Transcribed page contents:

■ ■ ■ ■ ■

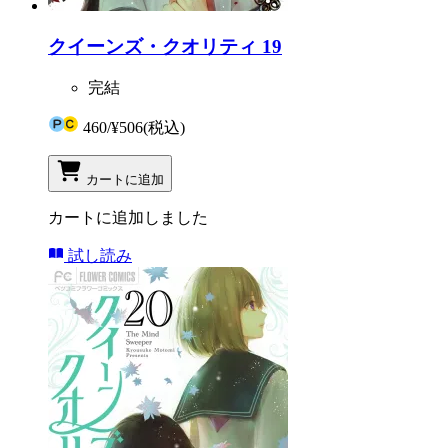
クイーンズ・クオリティ 19
完結
460
/
¥506
(税込)
カートに追加
カートに追加しました
試し読み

■ ■ ■ ■ ■

▶ Task objective
Please output the data above exactly as given, omitting every picture.

▶ Result
クイーンズ・クオリティ 19
完結
460
/
¥506
(税込)
カートに追加
カートに追加しました
試し読み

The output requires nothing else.